The English, the Swedish, the Jewish?

Why is it that nobody ever says “the Jewish” when referring to the Jews collectively, but people often say “The British, the Swedish, the Irish,” etc? As in, “the Irish have a great musical heritage” or something, but nobody would ever say “the Jewish have a history of (whatever)”.

Furthermore, we say a Dutchman, an Englishman, an Irishman, a Scotsman, and a Frenchman, but never a Danishman, a Swedishman or a Jewishman. What is this?

It’s a language that was cobbled together from disparate parts and leftovers. Why would you expect to see hard and fast rules?

And I’d probably say “The Swedes” myself.

First problem: all of your counterexamples are nationalities, while Judaism is a religion. You wouldn’t be likely to say “the Christian” either.
Second problem: It sounds fine to me to say “the Jewish.” You’re more likely to hear “the Jewish people,” or something, but your phrase doesn’t sound too wrong to me.

Third problem: there is already a perfectly serviceable word for a Jewish person: “Jew.” Likewise “Dane” and “Swede.”

Not that simple. Judaism is a religion, a culture, and, to the extent it has a genetic component (it does), a race. Tay-Sachs disease, for example, is a genetic disorder more common among Ashkenazi Jews. So, can it be all those things and not be a nationality as well?

This seems like the real reason.

Oh, I thought this was gonna be a joke…

Carry on

Hmm… ‘The Brits’ has been in common use for some time.

Now, if we regard Jewishness as a race, and went for the ‘ish’ ending, then we would have the Blackish, the Chineseish …

If we regard it as a religion, we would have the Muslimish, the Christianish, which also sounds a bit wrong.

Possibly the ending used is simply the one that sounds least daft.

People must fail to miss a key point taught in 10th grade Social Studies, typically. There are nations, and nation-states. A nation is a group of people (i.e., a people) with a common culture or belief. A nation need not even own a piece of land, nor share a common land, to be a nation. A nation-state is really what we live within defined by political boundaries. Note that people in a nation-state can belong to various nations. This was more clear in biblical terms. It seems lost today because we’re all modern world-centric. Yet, it still exists.
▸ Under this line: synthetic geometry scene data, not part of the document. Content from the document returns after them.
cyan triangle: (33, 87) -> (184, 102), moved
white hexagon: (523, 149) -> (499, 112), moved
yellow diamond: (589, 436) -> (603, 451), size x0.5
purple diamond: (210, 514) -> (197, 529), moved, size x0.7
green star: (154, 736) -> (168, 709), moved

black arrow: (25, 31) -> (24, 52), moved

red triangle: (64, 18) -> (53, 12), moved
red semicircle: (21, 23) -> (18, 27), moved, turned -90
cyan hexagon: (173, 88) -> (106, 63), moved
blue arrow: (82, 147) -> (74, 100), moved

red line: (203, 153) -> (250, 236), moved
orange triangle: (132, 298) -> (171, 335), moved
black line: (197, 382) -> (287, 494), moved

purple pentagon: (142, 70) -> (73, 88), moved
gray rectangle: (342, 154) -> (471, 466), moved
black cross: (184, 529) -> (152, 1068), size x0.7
There are very few hard and fast rules, when it comes to which words are nouns describing the people of a certain enation and which words are adjectives describing those people or their culture.

In common usage, “English” is a language, an adjective describing anything that comes from England, AND a collective noun for people from England.
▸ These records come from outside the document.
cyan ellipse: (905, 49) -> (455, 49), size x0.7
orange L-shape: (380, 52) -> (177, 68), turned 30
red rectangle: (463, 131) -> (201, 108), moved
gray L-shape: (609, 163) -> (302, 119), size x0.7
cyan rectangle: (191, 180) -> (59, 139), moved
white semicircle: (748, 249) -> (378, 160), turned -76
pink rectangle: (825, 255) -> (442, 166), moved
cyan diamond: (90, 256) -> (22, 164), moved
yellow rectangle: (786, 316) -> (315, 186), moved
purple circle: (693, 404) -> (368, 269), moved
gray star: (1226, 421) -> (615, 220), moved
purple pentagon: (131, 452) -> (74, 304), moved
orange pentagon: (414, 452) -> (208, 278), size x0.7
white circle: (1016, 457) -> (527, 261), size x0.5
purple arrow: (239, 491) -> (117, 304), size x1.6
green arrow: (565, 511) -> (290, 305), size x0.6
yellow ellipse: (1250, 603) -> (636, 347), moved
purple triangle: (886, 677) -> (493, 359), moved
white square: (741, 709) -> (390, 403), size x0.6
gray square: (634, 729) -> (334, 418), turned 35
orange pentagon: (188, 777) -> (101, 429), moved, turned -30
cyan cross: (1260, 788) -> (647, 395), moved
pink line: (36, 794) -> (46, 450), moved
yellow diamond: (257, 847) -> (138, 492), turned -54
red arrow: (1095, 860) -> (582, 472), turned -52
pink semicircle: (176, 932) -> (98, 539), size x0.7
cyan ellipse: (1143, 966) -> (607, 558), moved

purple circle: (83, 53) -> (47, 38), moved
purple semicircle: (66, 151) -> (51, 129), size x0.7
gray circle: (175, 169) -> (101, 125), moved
People regularly say “the English,” “the Irish,” “the French,” “the Chinese,” “the Italians” or “the Arabs” when speaking about people of a given nationality. There aren’t really any other collective nouns for those groups.

But some ethnic groups/nationalities DO have multiple names." Some people may speak of “the Polish,” but more will speak of “the Poles.” Some may speak of “the Swedish,” but more will speak of “the Swedes.” A few will speak of “the Danish,” but more will speak of “the Danes” (when you use the word “Danish,” most Americans think of a pastry, rather than a resident of Copenhagen).
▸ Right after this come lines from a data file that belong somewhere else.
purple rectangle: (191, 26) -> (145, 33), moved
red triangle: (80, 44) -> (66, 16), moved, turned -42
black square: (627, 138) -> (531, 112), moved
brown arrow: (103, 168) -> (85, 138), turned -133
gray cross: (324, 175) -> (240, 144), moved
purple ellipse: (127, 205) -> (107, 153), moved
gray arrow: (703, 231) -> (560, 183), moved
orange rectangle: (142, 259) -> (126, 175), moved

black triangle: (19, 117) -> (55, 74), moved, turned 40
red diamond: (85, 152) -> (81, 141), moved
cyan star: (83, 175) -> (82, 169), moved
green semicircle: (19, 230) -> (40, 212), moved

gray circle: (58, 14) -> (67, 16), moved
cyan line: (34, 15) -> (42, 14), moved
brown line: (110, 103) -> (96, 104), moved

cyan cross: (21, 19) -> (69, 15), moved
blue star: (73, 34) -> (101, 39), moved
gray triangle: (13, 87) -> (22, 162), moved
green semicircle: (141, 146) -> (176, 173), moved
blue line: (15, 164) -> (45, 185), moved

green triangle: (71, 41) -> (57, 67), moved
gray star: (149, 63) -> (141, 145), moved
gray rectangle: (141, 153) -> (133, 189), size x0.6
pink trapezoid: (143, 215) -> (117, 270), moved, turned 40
And while Glaswegians will insist that “Scots are people, and Scotch is a drink,” Americans are apt to use “The Scots,” “the Scottish,” and “the Scotch” interchangeably to describe Highlanders.

I don’t know of any compelling reason that “The Irish celebrate on St. Patrick’s Day” sounds fine while “The Jewish celebrate on Purim” sounds ridiculously clunky and wrong, but that’s how our language has evolved.